While in the past I have advocated for Loctite 609 for PF30/PF86 applications, that was based on bottom bracket shells with alloy inserts. Based on my experience with my 2016 Scott Solace Disc, which has an all carbon bottom bracket shell, I am going to suggest you seriously consider not using any form of Loctite unless absolutely necessary! This past weekend, in order to replace hydraulic brake hose required for DA ST-9170 shifters install, I had to remove a KCNC alloy PF86 assembly which was previously installed used Loctite 609. to To remove the bottom bracket assembly, I first tried my Enduro BRT-003 tool which typically makes easy work of the removal task. Due to the retaining compound, the tool simply pulled the bearings, and so was completely ineffective at removing the cups, so I had to resort to using a Park BBT-90.3 tool and a large hammer to force one side out then the other!
Impact, with the proper tools, is the best way to "break the bond". You can use heat, but you risk softening the resins in the carbon and/or ruining the paint. A proper tool with a good whack is the best way to go about this. I know, it seems a bit barbaric, but it's the least damaging (unless you miss and bash your frame directly instead). The "pullers", will just want to tear away at the carbon fibers gradually, or in the case above, pull out the bearings from the cups themselves. Think about it... the bond is between the outer surface of the cups and the carbon shell and that is the bond you want to break, not the bond between the bearings and the cups.
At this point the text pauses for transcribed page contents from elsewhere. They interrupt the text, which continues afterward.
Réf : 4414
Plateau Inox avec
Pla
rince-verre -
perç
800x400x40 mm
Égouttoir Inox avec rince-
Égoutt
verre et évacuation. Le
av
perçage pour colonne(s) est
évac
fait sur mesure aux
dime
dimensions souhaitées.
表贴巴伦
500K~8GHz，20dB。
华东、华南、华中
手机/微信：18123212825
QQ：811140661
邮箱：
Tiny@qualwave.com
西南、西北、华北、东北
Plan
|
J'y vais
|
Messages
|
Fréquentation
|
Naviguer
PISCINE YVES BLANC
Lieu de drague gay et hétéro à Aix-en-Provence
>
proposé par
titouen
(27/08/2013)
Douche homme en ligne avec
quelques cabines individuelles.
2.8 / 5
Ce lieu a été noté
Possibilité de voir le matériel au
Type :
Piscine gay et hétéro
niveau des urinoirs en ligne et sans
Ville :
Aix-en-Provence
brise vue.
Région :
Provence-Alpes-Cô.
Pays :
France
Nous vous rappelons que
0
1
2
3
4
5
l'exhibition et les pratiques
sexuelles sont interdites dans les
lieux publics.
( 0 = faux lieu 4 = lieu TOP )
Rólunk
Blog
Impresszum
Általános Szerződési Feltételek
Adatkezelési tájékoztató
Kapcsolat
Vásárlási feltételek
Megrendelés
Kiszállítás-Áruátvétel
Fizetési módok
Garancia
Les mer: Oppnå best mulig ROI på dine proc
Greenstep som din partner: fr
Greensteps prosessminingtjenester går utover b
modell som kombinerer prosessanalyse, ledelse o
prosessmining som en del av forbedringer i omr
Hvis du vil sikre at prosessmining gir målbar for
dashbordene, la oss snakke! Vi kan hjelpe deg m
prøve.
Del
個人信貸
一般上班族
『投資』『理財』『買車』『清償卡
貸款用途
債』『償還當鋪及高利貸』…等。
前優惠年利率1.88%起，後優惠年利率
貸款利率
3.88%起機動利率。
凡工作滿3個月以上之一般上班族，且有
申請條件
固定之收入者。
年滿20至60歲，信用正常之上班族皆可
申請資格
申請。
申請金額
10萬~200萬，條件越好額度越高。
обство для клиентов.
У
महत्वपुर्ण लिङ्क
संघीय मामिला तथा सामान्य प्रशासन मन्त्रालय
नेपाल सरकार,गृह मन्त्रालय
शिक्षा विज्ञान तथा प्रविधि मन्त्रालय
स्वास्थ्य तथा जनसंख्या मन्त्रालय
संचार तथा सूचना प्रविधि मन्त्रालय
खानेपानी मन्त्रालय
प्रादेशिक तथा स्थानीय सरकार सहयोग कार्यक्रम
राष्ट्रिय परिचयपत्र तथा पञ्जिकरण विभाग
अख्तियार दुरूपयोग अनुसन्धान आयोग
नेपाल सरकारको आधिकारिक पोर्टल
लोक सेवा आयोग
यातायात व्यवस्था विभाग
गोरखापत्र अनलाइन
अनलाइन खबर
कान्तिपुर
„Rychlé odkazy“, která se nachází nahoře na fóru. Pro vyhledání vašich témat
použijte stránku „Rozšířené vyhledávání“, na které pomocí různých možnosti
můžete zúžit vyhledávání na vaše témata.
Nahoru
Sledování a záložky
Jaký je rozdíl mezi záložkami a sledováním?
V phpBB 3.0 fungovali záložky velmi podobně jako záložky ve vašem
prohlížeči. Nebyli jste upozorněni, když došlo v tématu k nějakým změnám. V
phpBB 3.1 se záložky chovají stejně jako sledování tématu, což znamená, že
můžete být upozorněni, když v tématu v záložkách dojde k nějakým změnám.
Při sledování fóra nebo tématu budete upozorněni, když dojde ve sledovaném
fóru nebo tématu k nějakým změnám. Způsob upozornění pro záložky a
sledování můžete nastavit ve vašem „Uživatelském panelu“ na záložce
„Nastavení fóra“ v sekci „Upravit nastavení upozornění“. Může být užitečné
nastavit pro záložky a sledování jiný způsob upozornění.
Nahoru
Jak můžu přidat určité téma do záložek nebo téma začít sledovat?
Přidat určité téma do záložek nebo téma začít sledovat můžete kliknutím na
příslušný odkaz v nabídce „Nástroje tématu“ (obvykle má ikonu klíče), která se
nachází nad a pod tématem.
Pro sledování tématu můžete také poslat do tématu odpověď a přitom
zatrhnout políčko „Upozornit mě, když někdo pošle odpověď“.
For sure if you can get away with no Loctite, and the tolerances of the pressfit shell are very good, that is the optimal way to go, but in practice that is very rarely the case. I did not use Loctite with my C60 Threadfit system, but the tolerances are so good that it wasn't necessary. And so far, so good. But that is not the system most PF30 BB's use. Instead, they are carbon shells of varying intolerances, and thus using a retaining compound from the get go is your best insurance against a creak free system down the road.